PHOTO GALLERY: DELANY DEAN PHOTOGRAPHY

The images in the slideshow (just above) are a selection from my online gallery, Delany Dean Photography. If you'd like to see the images in full-screen mode, just roll your mouse over the slide show image, and click on the box on the lower-right corner.

I'd be delighted if you'd stop by my gallery, and look around.

Tuesday, April 22, 2008

Teaching MBSR, and Health Insurance

Teaching MBSR, and the Small Question of Health Insurance:
I just got confirmation that my application to participate in the 9-day Intensive Practicum in Mindfulness-Based Stress Reduction (MBSR) has been accepted! Last summer, I completed the Mind-Body Medicine Training/Retreat with Jon Kabat-Zinn and Saki Santorelli, and it was a fantastic experience. I am really looking forward to this advanced training. [For those who want more information about this training, here's a link to the University of Massachusetts web site about Becoming an MBSR Teacher.]

Teaching mindfulness/meditation, in various settings, has been the most satisfying of all my varied professional experiences; I am hoping that I will be able to shape the rest of my working life in such a way that teaching meditation/MBSR remains a very central part of my professional life. And there is no reason I cannot do that... oddly (or not), what concerns me the most about the question of how to make that happen is the whole issue/problem of health insurance. Along with many of my contemporaries, I am becoming painfully aware of the incredibly high cost of health insurance.

This issue has been creeping up on me as I changed professions (from law to psychology), and moved into the world of being self-employed. After finishing my doctoral and post-doctoral training in psychology, in 1996, I started a solo private practice in forensic psychology and psychotherapy. And being in private practice means that you have to find a way to get your own health insurance (unless you also have a job that provides these benefits, or unless you are willing to risk financial ruin). For years, I purchased what I called "catastrophic coverage": relatively affordable insurance, with very high deductibles. This meant that I not only paid my monthly premiums, but I also paid all of my medical expenses out of pocket, because I never reached my deductibles. Not only that, but my federal tax bills were huge, because I had no employer making part of the contributions into social security, etc. Then, for a while, I worked full-time at a university, which permitted me to give up the self-pay insurance policy. Unfortunately, that situation changed unexpectedly... and now that I am looking into the question of whether or not I will need to buy my own insurance again, I find that I may not even be ABLE to buy my own insurance! What happened? Two things: I got older, and the price of health insurance has skyrocketed. Here's a recent article in the NYT about the major obstacles facing people in their 50's and 60's. It confirms what I have been hearing from my friends, people who are my age, and who have been in private practice as psychologists and psychotherapists, for years. They are finding it either impossible or prohibitively expensive to get any kind of coverage, even if they are healthy, and have had only very minor health problems throughout their entire lives.
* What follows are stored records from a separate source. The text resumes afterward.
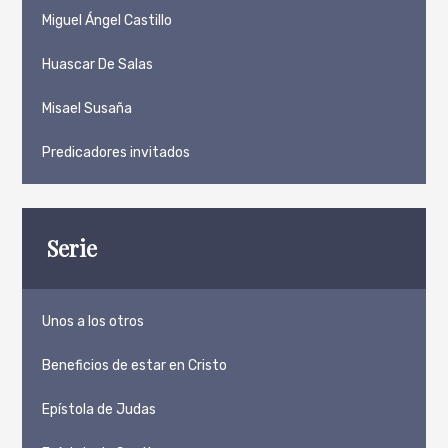
Miguel Ángel Castillo
Huascar De Salas
Misael Susaña
Predicadores invitados
Serie
Unos a los otros
Beneficios de estar en Cristo
Epístola de Judas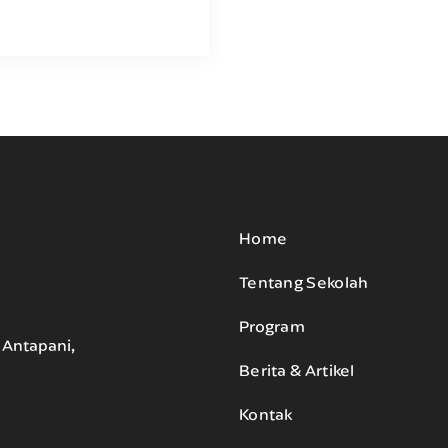
Home
Tentang Sekolah
Program
. Antapani,
Berita & Artikel
Kontak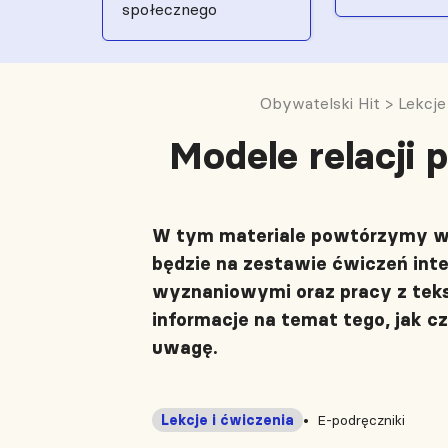
społecznego
Obywatelski Hit
>
Lekcje
Modele relacji
W tym materiale powtórzymy wia
będzie na zestawie ćwiczeń int
wyznaniowymi oraz pracy z tekst
informacje na temat tego, jak 
uwagę.
Lekcje i ćwiczenia
E-podręczniki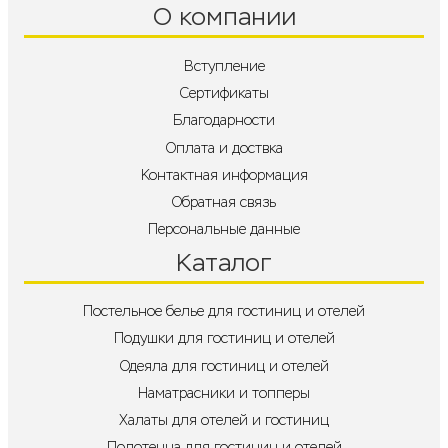
О компании
Вступление
Сертификаты
Благодарности
Оплата и доствка
Контактная информация
Обратная связь
Персональные данные
Каталог
Постельное белье для гостиниц и отелей
Подушки для гостиниц и отелей
Одеяла для гостиниц и отелей
Наматрасники и топперы
Халаты для отелей и гостиниц
Полотенца для гостиниц и отелей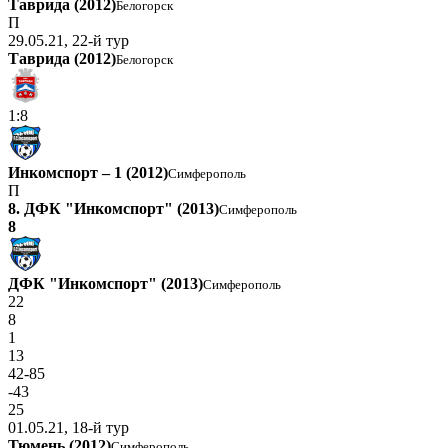
Таврида (2012)
Белогорск
П
29.05.21, 22-й тур
Таврида (2012)
Белогорск
1:8
Инкомспорт – 1 (2012)
Симферополь
П
8. ДФК "Инкомспорт" (2013)
Симферополь
8
ДФК "Инкомспорт" (2013)
Симферополь
22
8
1
13
42-85
-43
25
01.05.21, 18-й тур
Тюмень (2012)
Симферополь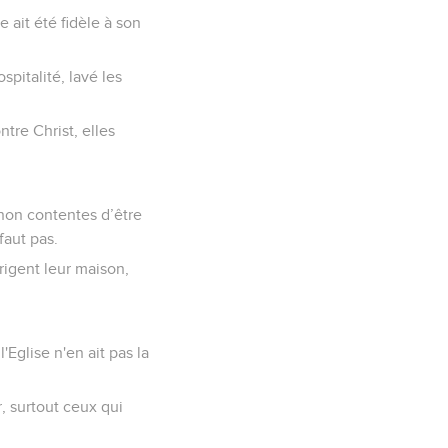
e ait été fidèle à son
spitalité, lavé les
ntre Christ, elles
 non contentes d’être
faut pas.
rigent leur maison,
'Eglise n'en ait pas la
, surtout ceux qui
Bottom line? I'm looking for a job! Let me know if you hear of anything, OK?




2 comments:

  1. I'm horrified at the healthcare situation in the USA (writing from the UK). Very best of luck finding employment.

    I'm very grateful for your insightful and informative posts about MBSR. I am considering the possibility of teaching it myself although I'm coming to realise that I need to experience a great deal more teaching and practice myself before feeling ready to have anything useful to pass on to others. Like all things it can't be hurried.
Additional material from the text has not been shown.